Things are rapidly changing in the airline industry.
We’ve given you the scoop on airline fees and in-air sexual assault via “The Checklist Planners Dread to Send…” Changing baggage fees to new facial recognition technology, here are more airline updates you should know about.
Airline Fees Continue to Surmount
JetBlue announced that it will charge $30 for a checked bag and United Airlines has followed suit. In a statement to Business Insider, JetBlue spokesperson Doug McGraw said, “As a matter of good business, we routinely review and adjust our ancillary pricing to ensure a healthy business so we can continue offering the best customer experience of any U.S. airline.” JetBlue also increased the charge of the second checked bag from $35 to $40 and for a third piece of luggage from $100 to $150.

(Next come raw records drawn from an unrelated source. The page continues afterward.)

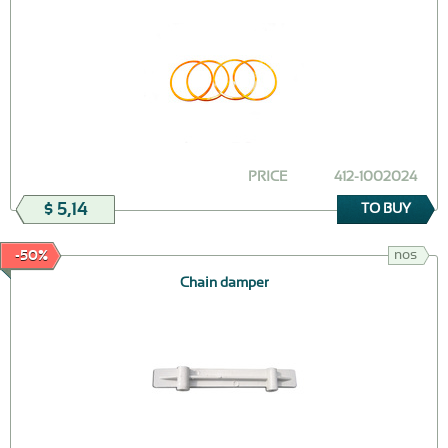
PRICE
412-1002024
$ 5,14
TO BUY
nos
-50%
Chain damper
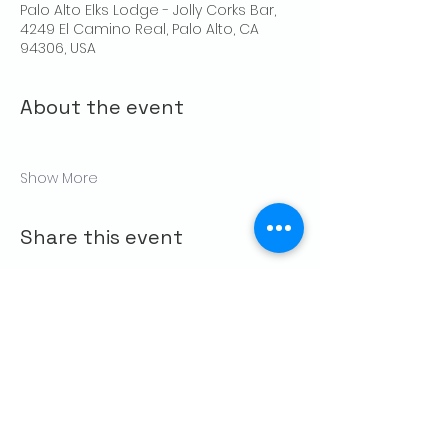
Palo Alto Elks Lodge - Jolly Corks Bar,
4249 El Camino Real, Palo Alto, CA
94306, USA
About the event
Show More
Share this event
CONTACT US
Palo Alto Elks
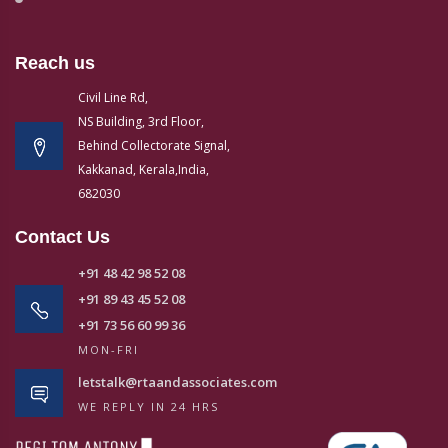
Reach us
Civil Line Rd,
NS Building, 3rd Floor,
Behind Collectorate Signal,
Kakkanad, Kerala,India,
682030
Contact Us
+91 48 42 98 52 08
+91 89 43 45 52 08
+91 73 56 60 99 36
MON-FRI
letstalk@rtaandassociates.com
WE REPLY IN 24 HRS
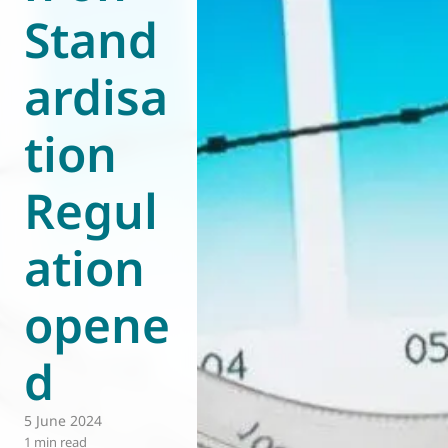
Stand
World of
Eurovent
ardisa
tion
Regul
ation
opene
d
5 June 2024
1 min read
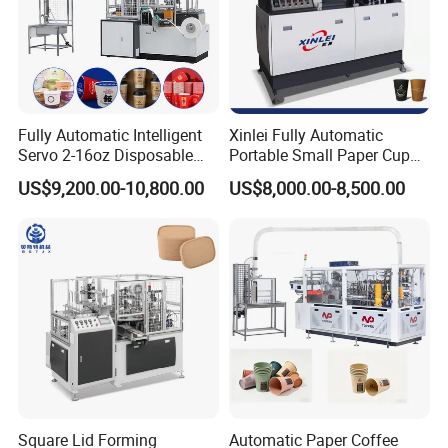
Fully Automatic Intelligent
Xinlei Fully Automatic
Servo 2-16oz Disposable
Portable Small Paper Cup
Paper Cup Making Forming
Making Machine
US$9,200.00-10,800.00
US$8,000.00-8,500.00
Machine for Single Double
PE Coating Hot Cold Drink
Juice
Square Lid Forming
Automatic Paper Coffee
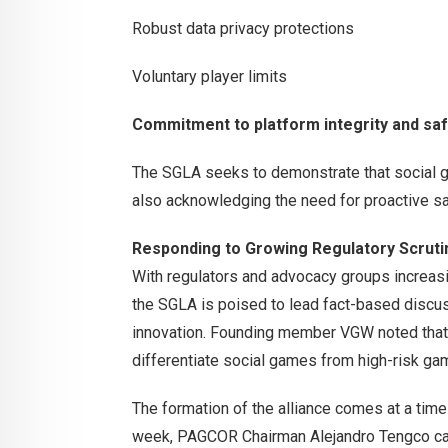
Robust data privacy protections
Voluntary player limits
Commitment to platform integrity and sa
The SGLA seeks to demonstrate that social g
also acknowledging the need for proactive s
Responding to Growing Regulatory Scruti
With regulators and advocacy groups increasi
the SGLA is poised to lead fact-based discus
innovation. Founding member VGW noted that t
differentiate social games from high-risk ga
The formation of the alliance comes at a tim
week, PAGCOR Chairman Alejandro Tengco calle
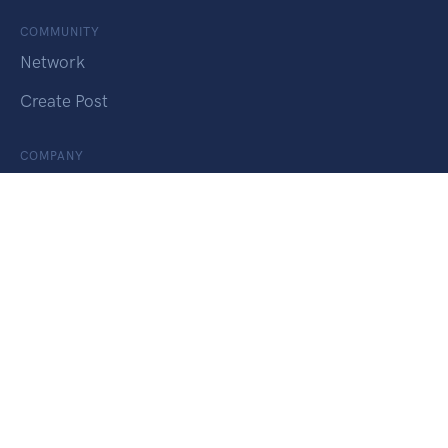
COMMUNITY
Network
Create Post
COMPANY
About
SERVICES
Find a Job
Change Course
Apply for PR
Onshore Admission
Study Permit Extension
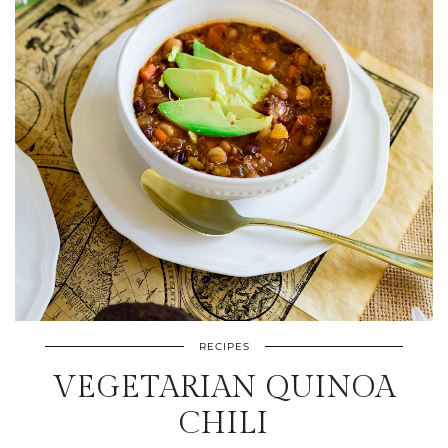
RECIPES
VEGETARIAN QUINOA
CHILI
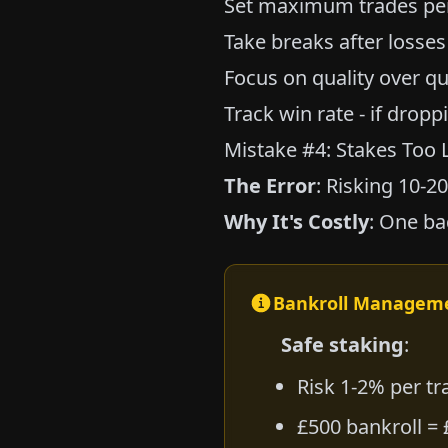
Set maximum trades per
Take breaks after losses
Focus on quality over qu
Track win rate - if dropp
Mistake #4: Stakes Too 
The Error
: Risking 10-2
Why It's Costly
: One ba
Bankroll Managem
Safe staking
:
Risk 1-2% per tr
£500 bankroll = 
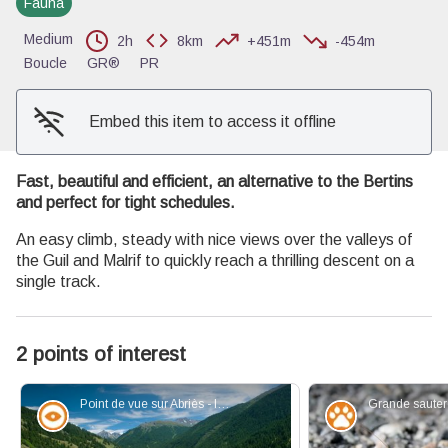
Fauna
View picture in full screen
Medium
2h
8km
+451m
-454m
Boucle
GR®
PR
Embed this item to access it offline
Fast, beautiful and efficient, an alternative to the Bertins
and perfect for tight schedules.
An easy climb, steady with nice views over the valleys of
the Guil and Malrif to quickly reach a thrilling descent on a
single track.
2 points of interest
Point de vue sur Abriès - Images et Rêves
Panorama
Fauna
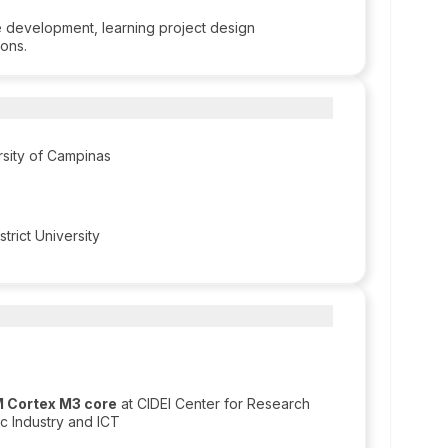
e development, learning project design
ions.
rsity of Campinas
trict University
M Cortex M3 core
at CIDEI Center for Research
c Industry and ICT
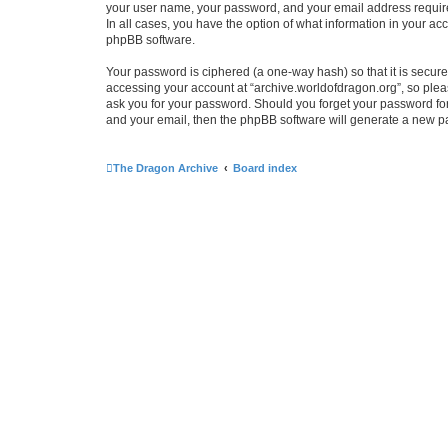
your user name, your password, and your email address required 
In all cases, you have the option of what information in your ac
phpBB software.
Your password is ciphered (a one-way hash) so that it is secu
accessing your account at “archive.worldofdragon.org”, so pleas
ask you for your password. Should you forget your password for
and your email, then the phpBB software will generate a new p
The Dragon Archive
Board index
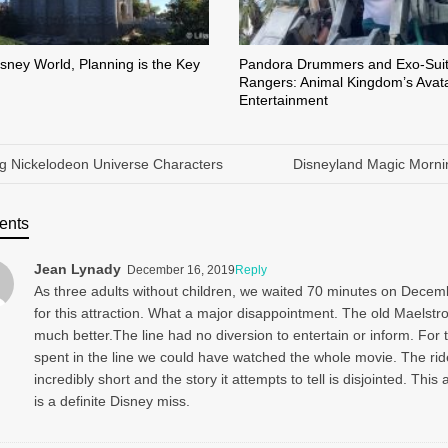
isney World, Planning is the Key
Pandora Drummers and Exo-Sui
Rangers: Animal Kingdom’s Avat
Entertainment
g Nickelodeon Universe Characters
Disneyland Magic Morni
ents
Jean Lynady
December 16, 2019
Reply
As three adults without children, we waited 70 minutes on Decem
for this attraction. What a major disappointment. The old Maelst
much better.The line had no diversion to entertain or inform. For 
spent in the line we could have watched the whole movie. The rid
incredibly short and the story it attempts to tell is disjointed. This 
is a definite Disney miss.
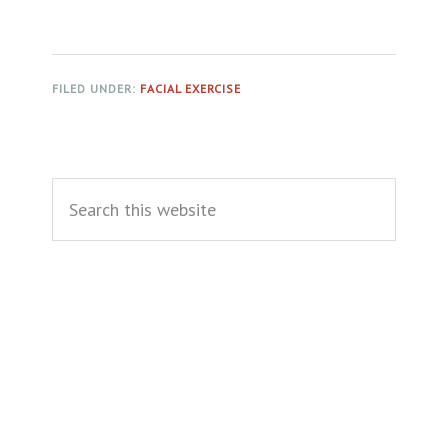
FILED UNDER:
FACIAL EXERCISE
Primary
Search
Sidebar
this
website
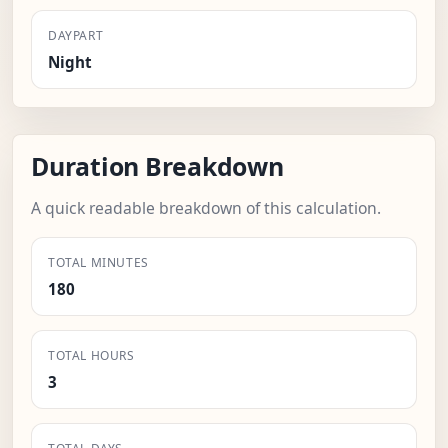
DAYPART
Night
Duration Breakdown
A quick readable breakdown of this calculation.
TOTAL MINUTES
180
TOTAL HOURS
3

Larger Aircraft in the Works
American Airlines plans to grow with larger aircraft at Ronald Reagan Washington National airport once a new concourse opens in three years. “Today we have 14 gates that are restricted to 50-seat regional jets, the new regional terminal opening out into 2021 will allow those 14 gates to handle up to 76 seaters,” said American President Robert Isom at the Cowen and Company Annual Global Transportation Conference.
Three days after introducing cutting-edge facial recognition tech in Washington Dulles International Airport, the U.S. Customs and Border Protection (CBP), Office of Field Operations at the Airport caught an imposter posing as a French citizen.
“The new facial recognition technology virtually eliminates the ability for someone to use a genuine document that was issued to someone else,” Casey Durst, director of the CBP’s Baltimore office, said in a statement.
The Orlando International Airport (MCO) was the first in the nation to expand automated facial recognition technology to all international travelers and is expected to be fully operational by the end of the year, according to MCO airport spokesman Rod Johnson. Airports in Atlanta, New York and Miami and other cities are in the testing phase now.
Modernization Is a Priority
United Airlines is planning to invest $200 million in upgrades to Hawaii airports over the next decade, according to United CEO Oscar Munoz. Investment will be geared toward modernizing the tools and resources employees use at airports in the state, aiming to give customers a better experience. United is also planning to shift service schedules to make it easier to connect to Hawaii from its seven domestic hub cities of Los Angeles, San Francisco, Chicago, Denver, New York, Houston and Washington.
Routes Online aviation reported on a joint venture between Delta Air Lines and Canadian airlines WestJet. Ed Bastian, Delta’s chief executive, said: “Combined, we will be able to offer more destinations to customers with an integrated network, superior airline products, improved airport connections and significantly enhanced frequent flyer benefits.” WestJet president and CEO chief executive Ed Sims added: “The joint venture will allow us to maximize our existing partnership with Delta to benefit customers by bringing greater competition to the transborder market.”